Short Sale Listing

Short Sale Listing

Short Sale Listings

  1. How can I find properties that are being sold on a short sale?

    Buyers can use an online database, such as a Multiple Listing Service, or consult real estate professionals who have experience in short sale transactions. Aside from "short sale," some key phrases to look for are "subject to bank approval," "preforeclosure," "third-party review required," and "pre-approved by bank" which may indicate that the property is being sold on a short sale.

  2. What is the difference between a short sale listing that says "approved for short sale" and "third-party review required"?

    "Approved for short sale" means the bank has already determined that the homeowner qualifies for a short sale and has approved the request to sell the property at a reduced price. It is possible that an earlier buyer made an offer that was approved, but did not close the transaction. Making an appropriate and timely offer on an "approved for short sale" listing may be a quicker process because the seller no longer needs to be qualified.

    "Third-party review required" means the homeowner has not sought approval yet from his/her lender to do a short sale or approval is pending review of the homeowner’s application. This means the process could take longer. Plus there is a risk that the homeowner will not qualify for a short sale in which case the property will need to be sold at a higher price.

Short Sale Approval

  1. What are the reasons the mortgage lender will not approve a short sale?

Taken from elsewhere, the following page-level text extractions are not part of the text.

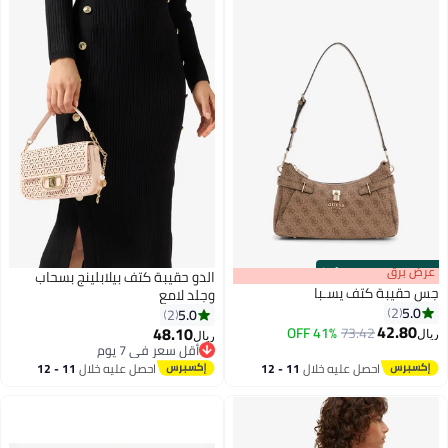
s
00
:
m
عرض برق
00
·
100% Left
الدو حقيبة كتف بيلابلينج بسحاب
جس حقيبة كتف يسـبا
وجلد لامع
5.0
2
5.0
2
42.80
48.10
41% OFF
73.42
ريال
ريال
2
أقل سعر في 7 يوم
أقل سعر في 7 يوم
احصل عليه خلال
11 - 12
احصل عليه خلال
11 - 12
اغسطس
اغسطس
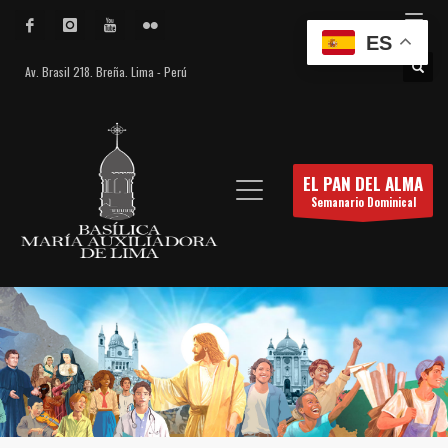
ES
Av. Brasil 218. Breña. Lima - Perú
EL PAN DEL ALMA
Semanario Dominical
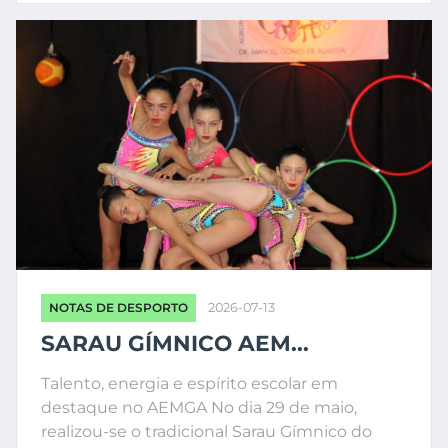
NOTAS DE DESPORTO
2026-07-13
SARAU GÍMNICO AEM...
Talento, energia e espírito escolar em
destaque no AEMGA No dia 29 de maio,
realizou-se o tradicional Sarau Gímnico do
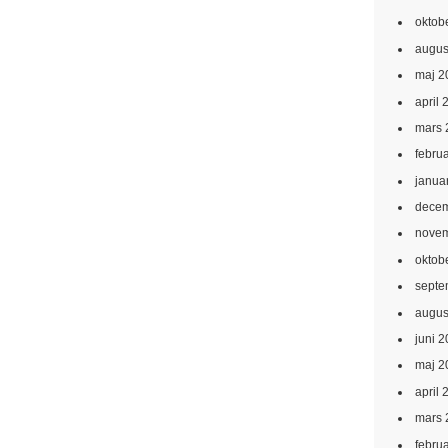
oktob
augus
maj 2
april 
mars 
febru
janua
decem
novem
oktob
septe
augus
juni 
maj 2
april 
mars 
febru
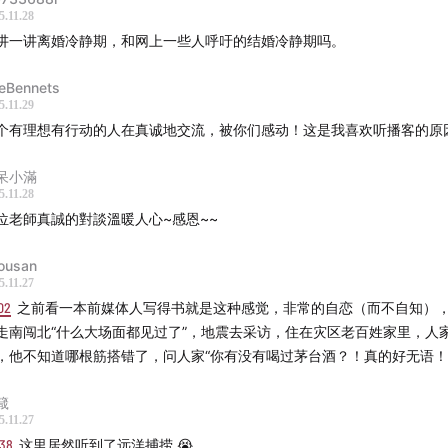
轻人别怕追随内心
5.11.28
讲一讲离婚冷静期，和网上一些人呼吁的结婚冷静期吗。
律师10年后的心境变化
eBennets
业对个性的塑造
5.11.29
个有理想有行动的人在真诚地交流，被你们感动！这是我喜欢听播客的原
想主义者还有前途吗？
呆小滿
5.11.28
互动--
位老師真誠的對談溫暖人心~感恩~~
微博
ousan
5.11.27
微博
02
之前看一本前媒体人写得书就是这种感觉，非常的自恋（而不自知）
走南闯北“什么大场面都见过了”，地震去采访，住在灾区老百姓家里，人
bd@vistopia.com.cn
，他不知道哪根筋搭错了，问人家“你有没有喝过茅台酒？！真的好无语！
目已经在看理想、小宇宙、苹果播客、网易云音乐、喜马拉雅同
箴
5.11.27
迎大家订阅收听🎧
:38
这里居然听到了远洋捕捞 😭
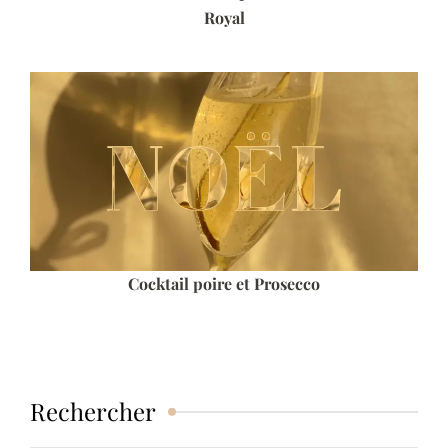
Royal
Cocktail poire et Prosecco
Rechercher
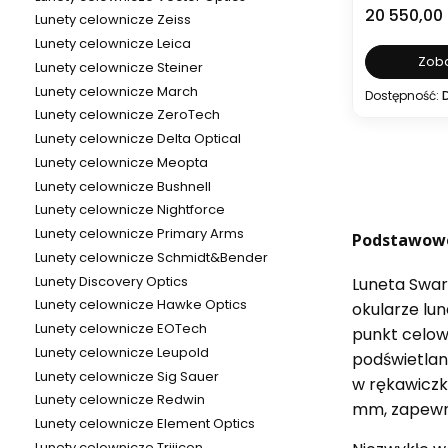
Cena
20 550,00 
Lunety celownicze Zeiss
Lunety celownicze Leica
Zoba
Lunety celownicze Steiner
Lunety celownicze March
Dostępność:
Lunety celownicze ZeroTech
Lunety celownicze Delta Optical
Lunety celownicze Meopta
Lunety celownicze Bushnell
Lunety celownicze Nightforce
Lunety celownicze Primary Arms
Podstawowe
Lunety celownicze Schmidt&Bender
Lunety Discovery Optics
Luneta Swaro
Lunety celownicze Hawke Optics
okularze lun
Lunety celownicze EOTech
punkt celowa
Lunety celownicze Leupold
podświetlan
Lunety celownicze Sig Sauer
w rękawiczk
Lunety celownicze Redwin
mm, zapewni
Lunety celownicze Element Optics
Lunety celownicze Trijicon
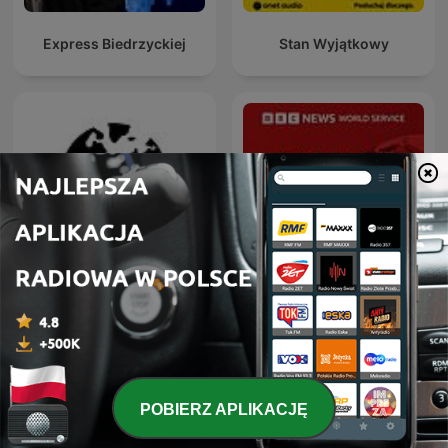
Express Biedrzyckiej
Stan Wyjątkowy
Dział Zagraniczny
Global News Podcast
POBIERZ APLIKACJĘ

    • The homeowner still has the money to pay the mortgage and cannot show reasons why he/she should not pay the mortgage.
    • The mortgage lender has determined that the payout from private mortgage insurance could reduce the loss enough and chooses to foreclose the property.
    • A short sale is not likely to close because the property title is not clear, possibly due to subordinate liens, and cannot easily be transferred.
    • The foreclosure process is too far along already to complete a short sale transaction.
    • The homeowner has filed for bankruptcy. Negotiating a short sale is considered a collection activity, which is prohibited in bankruptcies.
    • The mortgage lender initially approved the short sale but the homeowner refused to make a contribution to help reduce the lender's losses.
  2. What is a settlement statement?

    A settlement statement, also known as a "HUD-1," shows how the money from the sale is distributed to all of the participants in a real estate sale. Before the seller's mortgage lender approves a short sale, it will look at the proposed settlement statement to review the following:

    • Real estate professional commissions
    • Buyer’s financing source
    • Payment to cover outstanding liens and taxes
    • Proposed closing date
    • Expenses that raise a red flag

    These items provide the lender an idea of the buyer’s capability to purchase the property and the extent of the lender’s loss if it approves the short sale with the buyer’s price offer.